There are more known inherited genetic factors to type 2, but it is also more susceptible to environment. There is a thing called 'heritability' which is worked out by concordance between monozygotic (identical) and dizygotic (fraternal) twins, looking at if there is a difference in levels of incidence - identical twins have (almost) identical DNA, whereas fraternal twins are no more similar in their DNA than any other pair of siblings. Concordance is higher for type 2, but it is also much more dependent on the environment. If you have a risk allele for type 1 - e.g. HLA-B-DR3 or DR4 - you could get it no matter your environment, but if you have a risk allele for type 2, you can be more at risk, but you can decrease that risk depending on environment. I hope that makes sense! Although actually, T2 shows only about 10% more heritability than T1 when it comes down to it. Also, whilst there aren't many 'big' contributing alleles to T2, only lots of little ones that have been identified, anyway, the DR3 and DR4 HLA-B alleles contribute to a huge proportion of risk for T1.

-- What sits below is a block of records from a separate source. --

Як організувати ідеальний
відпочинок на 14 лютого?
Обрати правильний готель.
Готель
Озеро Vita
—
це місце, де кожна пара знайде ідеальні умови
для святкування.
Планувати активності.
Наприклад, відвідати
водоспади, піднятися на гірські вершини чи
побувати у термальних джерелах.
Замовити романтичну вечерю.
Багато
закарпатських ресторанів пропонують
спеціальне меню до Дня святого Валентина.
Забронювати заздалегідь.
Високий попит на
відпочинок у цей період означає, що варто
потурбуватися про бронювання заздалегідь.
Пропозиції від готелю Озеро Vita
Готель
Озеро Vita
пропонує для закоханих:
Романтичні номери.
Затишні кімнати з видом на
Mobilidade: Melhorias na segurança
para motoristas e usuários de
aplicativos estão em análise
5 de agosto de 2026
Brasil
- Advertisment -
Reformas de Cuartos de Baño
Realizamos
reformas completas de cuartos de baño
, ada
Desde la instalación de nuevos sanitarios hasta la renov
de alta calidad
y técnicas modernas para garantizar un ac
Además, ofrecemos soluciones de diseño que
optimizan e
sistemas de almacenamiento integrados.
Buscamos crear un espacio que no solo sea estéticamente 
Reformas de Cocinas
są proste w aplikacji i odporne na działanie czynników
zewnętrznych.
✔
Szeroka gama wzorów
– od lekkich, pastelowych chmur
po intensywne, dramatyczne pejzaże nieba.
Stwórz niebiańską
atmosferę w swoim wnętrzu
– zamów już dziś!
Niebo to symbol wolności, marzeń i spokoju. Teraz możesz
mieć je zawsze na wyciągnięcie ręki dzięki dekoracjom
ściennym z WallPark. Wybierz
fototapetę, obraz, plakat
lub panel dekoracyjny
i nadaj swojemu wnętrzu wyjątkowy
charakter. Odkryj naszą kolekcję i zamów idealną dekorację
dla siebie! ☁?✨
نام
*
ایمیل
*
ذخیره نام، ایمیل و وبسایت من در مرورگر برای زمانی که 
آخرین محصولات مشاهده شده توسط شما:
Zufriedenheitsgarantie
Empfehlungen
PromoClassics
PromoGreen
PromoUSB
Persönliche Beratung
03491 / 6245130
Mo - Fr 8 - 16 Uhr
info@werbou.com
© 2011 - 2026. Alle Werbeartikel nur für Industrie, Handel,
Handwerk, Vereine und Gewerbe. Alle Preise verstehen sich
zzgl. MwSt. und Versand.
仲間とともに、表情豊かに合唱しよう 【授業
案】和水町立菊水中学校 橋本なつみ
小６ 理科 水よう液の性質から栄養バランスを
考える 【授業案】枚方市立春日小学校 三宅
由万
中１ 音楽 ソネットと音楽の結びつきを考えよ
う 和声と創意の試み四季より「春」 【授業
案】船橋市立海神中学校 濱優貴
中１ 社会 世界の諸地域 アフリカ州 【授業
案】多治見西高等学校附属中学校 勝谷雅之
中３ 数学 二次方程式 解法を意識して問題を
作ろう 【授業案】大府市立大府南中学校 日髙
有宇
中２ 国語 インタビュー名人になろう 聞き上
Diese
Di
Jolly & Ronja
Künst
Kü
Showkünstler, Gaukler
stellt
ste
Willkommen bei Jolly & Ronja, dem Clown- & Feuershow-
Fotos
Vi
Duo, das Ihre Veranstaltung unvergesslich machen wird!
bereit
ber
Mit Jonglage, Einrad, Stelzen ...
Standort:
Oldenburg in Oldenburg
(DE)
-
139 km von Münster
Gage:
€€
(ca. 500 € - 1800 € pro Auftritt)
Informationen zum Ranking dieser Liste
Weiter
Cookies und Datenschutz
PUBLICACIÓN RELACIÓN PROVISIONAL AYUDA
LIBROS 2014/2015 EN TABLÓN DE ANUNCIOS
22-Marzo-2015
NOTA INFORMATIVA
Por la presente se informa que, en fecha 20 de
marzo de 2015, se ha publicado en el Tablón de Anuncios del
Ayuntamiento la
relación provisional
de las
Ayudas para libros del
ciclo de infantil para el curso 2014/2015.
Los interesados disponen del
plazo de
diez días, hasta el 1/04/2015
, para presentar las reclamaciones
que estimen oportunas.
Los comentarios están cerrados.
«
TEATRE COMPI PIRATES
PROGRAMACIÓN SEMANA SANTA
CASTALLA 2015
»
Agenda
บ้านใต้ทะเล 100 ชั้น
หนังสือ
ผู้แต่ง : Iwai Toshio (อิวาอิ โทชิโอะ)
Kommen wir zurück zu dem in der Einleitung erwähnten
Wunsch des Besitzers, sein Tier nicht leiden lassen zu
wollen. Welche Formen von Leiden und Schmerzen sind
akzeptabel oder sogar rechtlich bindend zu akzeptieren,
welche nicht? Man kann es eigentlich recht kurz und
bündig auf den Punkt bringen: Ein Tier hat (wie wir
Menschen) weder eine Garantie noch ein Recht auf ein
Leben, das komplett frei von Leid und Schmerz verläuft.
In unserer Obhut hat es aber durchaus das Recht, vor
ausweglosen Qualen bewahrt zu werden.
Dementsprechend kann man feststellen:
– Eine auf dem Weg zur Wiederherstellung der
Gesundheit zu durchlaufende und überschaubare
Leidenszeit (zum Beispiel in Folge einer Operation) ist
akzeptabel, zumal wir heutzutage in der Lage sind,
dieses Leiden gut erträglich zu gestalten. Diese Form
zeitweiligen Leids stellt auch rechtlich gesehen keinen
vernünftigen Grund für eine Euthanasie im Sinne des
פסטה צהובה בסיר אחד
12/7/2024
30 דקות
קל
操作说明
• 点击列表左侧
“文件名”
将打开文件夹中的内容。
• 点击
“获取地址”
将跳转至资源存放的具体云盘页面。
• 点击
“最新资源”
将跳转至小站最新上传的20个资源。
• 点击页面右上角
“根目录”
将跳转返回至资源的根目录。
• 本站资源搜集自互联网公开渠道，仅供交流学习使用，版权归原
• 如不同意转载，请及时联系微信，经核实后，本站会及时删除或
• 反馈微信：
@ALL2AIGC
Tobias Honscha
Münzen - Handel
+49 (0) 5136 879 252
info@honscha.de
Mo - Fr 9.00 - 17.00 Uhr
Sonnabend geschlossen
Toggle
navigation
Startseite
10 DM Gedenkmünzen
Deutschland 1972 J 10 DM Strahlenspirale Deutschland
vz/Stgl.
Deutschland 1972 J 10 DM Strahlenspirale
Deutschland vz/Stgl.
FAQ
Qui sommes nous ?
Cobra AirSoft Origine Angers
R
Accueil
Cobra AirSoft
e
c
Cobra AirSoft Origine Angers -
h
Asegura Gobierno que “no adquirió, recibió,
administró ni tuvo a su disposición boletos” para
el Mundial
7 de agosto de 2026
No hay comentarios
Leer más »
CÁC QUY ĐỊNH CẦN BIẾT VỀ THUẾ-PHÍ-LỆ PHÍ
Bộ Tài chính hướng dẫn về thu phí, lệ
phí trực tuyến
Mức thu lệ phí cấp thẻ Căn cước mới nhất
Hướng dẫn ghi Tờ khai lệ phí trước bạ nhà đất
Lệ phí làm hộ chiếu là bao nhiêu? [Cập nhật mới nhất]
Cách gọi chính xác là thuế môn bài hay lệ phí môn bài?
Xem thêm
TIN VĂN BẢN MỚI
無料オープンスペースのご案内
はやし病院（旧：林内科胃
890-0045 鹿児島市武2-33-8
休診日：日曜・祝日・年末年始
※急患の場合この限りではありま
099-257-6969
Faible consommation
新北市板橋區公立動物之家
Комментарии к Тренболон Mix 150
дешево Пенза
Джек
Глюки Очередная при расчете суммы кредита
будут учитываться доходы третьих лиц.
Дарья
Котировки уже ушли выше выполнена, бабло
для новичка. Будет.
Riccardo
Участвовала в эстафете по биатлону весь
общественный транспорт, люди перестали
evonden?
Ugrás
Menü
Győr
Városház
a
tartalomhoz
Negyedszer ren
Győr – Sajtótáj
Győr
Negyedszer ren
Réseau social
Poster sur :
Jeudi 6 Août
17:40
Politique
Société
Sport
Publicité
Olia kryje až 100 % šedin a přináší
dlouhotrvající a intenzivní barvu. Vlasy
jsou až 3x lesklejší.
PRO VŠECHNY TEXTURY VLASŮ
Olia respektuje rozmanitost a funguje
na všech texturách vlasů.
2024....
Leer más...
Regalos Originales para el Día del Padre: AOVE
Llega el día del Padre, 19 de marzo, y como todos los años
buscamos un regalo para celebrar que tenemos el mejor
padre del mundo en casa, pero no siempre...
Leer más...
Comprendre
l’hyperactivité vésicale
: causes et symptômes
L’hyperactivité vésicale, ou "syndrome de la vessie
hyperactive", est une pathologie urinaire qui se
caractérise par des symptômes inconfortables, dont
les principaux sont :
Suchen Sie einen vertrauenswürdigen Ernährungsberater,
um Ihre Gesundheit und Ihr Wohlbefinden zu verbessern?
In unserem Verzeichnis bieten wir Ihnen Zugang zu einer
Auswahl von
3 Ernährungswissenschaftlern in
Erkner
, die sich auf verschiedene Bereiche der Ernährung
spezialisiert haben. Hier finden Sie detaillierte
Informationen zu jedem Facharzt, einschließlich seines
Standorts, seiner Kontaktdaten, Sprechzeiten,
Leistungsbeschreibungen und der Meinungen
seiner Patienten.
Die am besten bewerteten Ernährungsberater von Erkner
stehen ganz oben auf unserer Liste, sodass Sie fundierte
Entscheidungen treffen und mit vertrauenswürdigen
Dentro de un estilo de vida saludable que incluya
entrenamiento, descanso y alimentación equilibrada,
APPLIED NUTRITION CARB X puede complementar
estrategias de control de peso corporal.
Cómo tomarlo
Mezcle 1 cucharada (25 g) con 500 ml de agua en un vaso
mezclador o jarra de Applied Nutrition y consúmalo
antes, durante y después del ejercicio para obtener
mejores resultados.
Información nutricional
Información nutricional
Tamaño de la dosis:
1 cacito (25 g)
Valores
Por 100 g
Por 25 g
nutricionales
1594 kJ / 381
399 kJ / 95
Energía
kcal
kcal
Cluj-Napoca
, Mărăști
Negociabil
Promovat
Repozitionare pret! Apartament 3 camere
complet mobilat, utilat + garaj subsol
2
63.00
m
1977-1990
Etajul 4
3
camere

I don't have the exact figures to hand, but whilst T2 shows very high heritability, when you break down the risk, for *most* people it works out at about 10% genetics and 90% environmental, although there are exceptions, so you see T2 families, where *everybody* has it, due to inheritance of some allele/alleles that haven't been identified yet.
Inheritance is a funny old thing to study - the best way is identical twins separated at birth, but even that isn't perfect, and it also isn't very ethical. Next Generation Sequencing Technologies are making it easier though.
Sorry for the essay
Edited to add that anyone who is really interested in the inheritance of T2D should look up the 'Pima Indian Study'. Fascinating stuff, although the original paper is not what you would call particularly readable.